* [Problem to solve]: Search the material below for lines containing the string "letter", and copy every one you find.

* [Supplied entries]:
....................
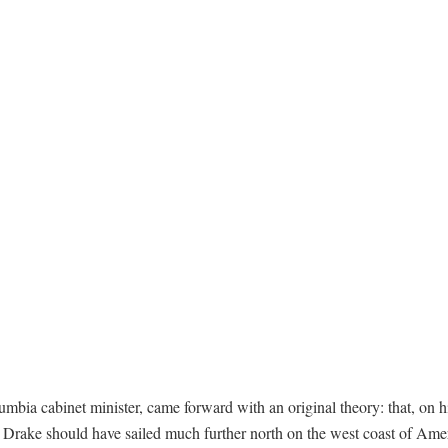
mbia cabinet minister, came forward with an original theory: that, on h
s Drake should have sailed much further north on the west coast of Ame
....................
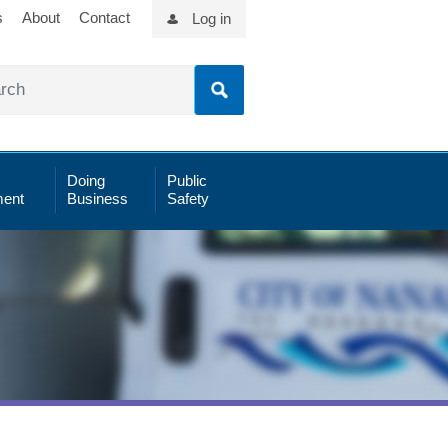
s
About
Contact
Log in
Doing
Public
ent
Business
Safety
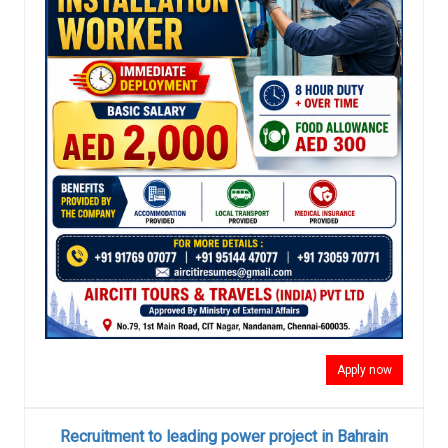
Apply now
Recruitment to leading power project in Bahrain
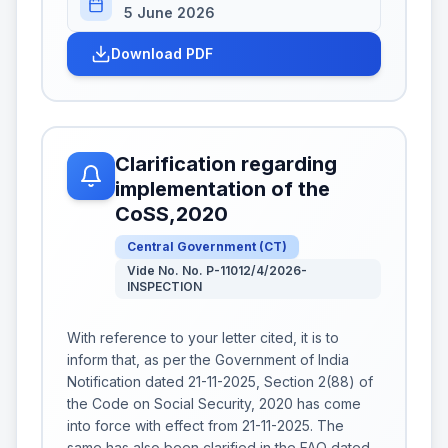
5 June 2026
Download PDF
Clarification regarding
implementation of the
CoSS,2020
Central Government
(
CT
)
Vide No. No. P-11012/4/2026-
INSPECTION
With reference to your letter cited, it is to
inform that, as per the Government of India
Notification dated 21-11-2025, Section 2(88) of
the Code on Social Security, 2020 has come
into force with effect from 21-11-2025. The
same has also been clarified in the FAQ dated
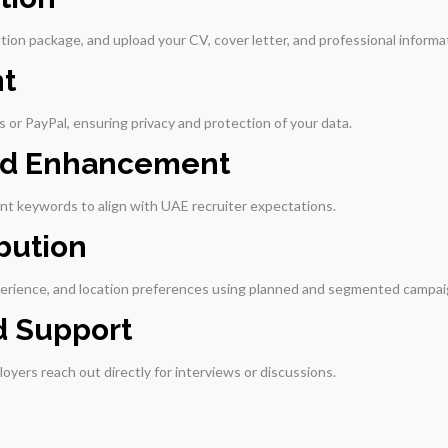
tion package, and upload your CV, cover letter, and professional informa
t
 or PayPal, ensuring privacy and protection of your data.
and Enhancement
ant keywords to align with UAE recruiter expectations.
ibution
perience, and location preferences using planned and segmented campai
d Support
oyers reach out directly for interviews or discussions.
....................
* [Solution to this problem]:
With reference to your letter cited, it is to
tion package, and upload your CV, cover letter, and professional informa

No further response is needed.